Hingga kini memang akhirnya perjuangan Kartini telah membuahkan hasil. Dalam konteks kehidupan yang kini kita jalani, perempuan telah memperoleh hak-haknya untuk dapat disejajarkan dengan laki-laki. Kartini telah berhasil menjadikan perempuan Indonesia masa kini bisa menanamkan cita-cita setinggi langit dan sekaligus meraihnya. Perempuan dengan pemikiran dan kecerdasan yang mereka miliki sebagai buah dari pendidikan yang mereka tempuh, telah mampu tampil ke depan dan ikut andil dalam menentukan kemajuan di segala bidang kehidupan. Profesi perempuan kini tidak lagi hanya sebatas ibu rumah tangga yang harus melayani suami dan mengurus anak-anaknya di rumah. Tapi lebih dari itu, perempuan telah berhasil menentukan nasibnya sendiri dengan menggeluti berbagai profesi dengan pendidikan yang dimilikinya.

Lihatlah, berapa banyak perempuan Indonesia yang berprofesi sebagai dokter, perawat, guru, psikolog, pengacara. Bahkan di beberapa perusahaan, hampir seluruh jabatan sekretaris dipegang oleh kaum perempuan. Belum lagi jika kita melihat bagaimana keterlibatan wanita di beberapa lembaga pemerintahan kita, khususnya di lembaga Dewan Perwakilan Rakyat (DPR). Seiring dengan adanya aturan dalam pemilihan umum yang memberikan kuota 30% keterlibatan perempuan di parlemen, maka kesempatan perempuan untuk mengeluarkan pendapat dan pemikirannya jadi semakin terbuka. Maka eksistensi dan kedudukan perempuan dalam ranah pemerintahan kita semakin diakui. Sehingga tidak ada lagi pengekangan dan pendiskriminasian terhadap kaum perempuan. Dengan melihat berbagai keberhasilan yang telah diraih oleh kaum perempuan dalam memperjuangkan hak-haknya untuk dapat disejajarkan dengan kaum laki-laki, lantas dapatkah kita katakan kalau perjuangan emansipasi yang dulu dicita-citakan Kartini telah selesai?

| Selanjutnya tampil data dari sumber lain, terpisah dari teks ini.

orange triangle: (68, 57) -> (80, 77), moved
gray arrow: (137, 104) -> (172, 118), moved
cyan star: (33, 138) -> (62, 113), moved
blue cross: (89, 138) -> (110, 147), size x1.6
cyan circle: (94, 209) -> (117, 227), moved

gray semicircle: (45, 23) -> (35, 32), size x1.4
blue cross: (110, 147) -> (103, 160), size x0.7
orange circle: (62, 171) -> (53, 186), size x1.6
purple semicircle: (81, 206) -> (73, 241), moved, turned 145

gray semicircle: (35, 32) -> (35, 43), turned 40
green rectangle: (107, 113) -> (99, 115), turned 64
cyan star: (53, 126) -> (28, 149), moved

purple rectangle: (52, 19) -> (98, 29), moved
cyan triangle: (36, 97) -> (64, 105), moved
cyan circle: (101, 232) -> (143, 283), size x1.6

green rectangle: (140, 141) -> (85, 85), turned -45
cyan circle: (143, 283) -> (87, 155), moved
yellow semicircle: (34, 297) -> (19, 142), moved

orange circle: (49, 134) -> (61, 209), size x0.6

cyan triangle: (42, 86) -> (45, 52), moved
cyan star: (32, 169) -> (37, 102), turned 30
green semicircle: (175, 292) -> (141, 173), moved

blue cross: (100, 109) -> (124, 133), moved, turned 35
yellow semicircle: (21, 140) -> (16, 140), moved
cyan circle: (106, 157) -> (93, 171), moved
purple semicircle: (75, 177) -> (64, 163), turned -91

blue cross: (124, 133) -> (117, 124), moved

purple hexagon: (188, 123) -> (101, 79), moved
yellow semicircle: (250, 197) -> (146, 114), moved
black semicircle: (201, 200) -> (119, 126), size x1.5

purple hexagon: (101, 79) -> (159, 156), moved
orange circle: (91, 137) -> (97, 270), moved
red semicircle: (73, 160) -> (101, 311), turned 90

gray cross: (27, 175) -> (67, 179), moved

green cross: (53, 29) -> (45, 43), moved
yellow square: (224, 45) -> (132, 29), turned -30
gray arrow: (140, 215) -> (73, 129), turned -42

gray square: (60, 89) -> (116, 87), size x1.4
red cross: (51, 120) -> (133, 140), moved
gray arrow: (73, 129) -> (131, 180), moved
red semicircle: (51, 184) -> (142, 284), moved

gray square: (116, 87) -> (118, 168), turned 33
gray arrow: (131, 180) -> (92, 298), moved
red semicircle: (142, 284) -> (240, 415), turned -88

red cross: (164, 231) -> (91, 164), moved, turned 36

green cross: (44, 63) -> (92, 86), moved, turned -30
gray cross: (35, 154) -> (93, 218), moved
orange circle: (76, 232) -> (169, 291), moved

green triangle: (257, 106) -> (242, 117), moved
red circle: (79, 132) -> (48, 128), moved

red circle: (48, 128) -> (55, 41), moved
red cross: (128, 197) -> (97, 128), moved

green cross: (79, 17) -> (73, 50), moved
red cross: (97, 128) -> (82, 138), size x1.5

Kalau kita melihat realita yang terjadi dewasa ini, tampaknya perjuangan emansipasi masih panjang. Bahkan kalau mau dibilang, perjuangan emansipasi kini malah sedang dihadapkan pada tebing terjal yang berat, penuh rintangan. Ya, Kartini memang telah berhasil mengobarkan semangat emansipasi bagi generasi perempuan penerusnya. Tapi kita jangan lupa, di balik semua kemajuan yang telah diraih oleh kaum perempuan, ternyata masih menyisakan sekelumit permasalahan. Saat ini yang terjadi berbeda jauh dengan semangat emansipasi yang ingin ditekankan dari perjuangan Kartini dalam menuntut persamaan hak dan kedudukan antara kaum perempuan dengan laki-laki.

Saat ini yang terjadi adalah munculnya semangat emansipasi yang tanpa esensi. Karena saat ini banyak perempuan yang menuntut kesamaan hak dan melupakan kodrat mereka sebagai seorang perempuan, berkoar-koar masalah emansipasi hanya untuk mendulang popularitas sehingga melenceng jauh dengan cara yang di lakukan Kartini.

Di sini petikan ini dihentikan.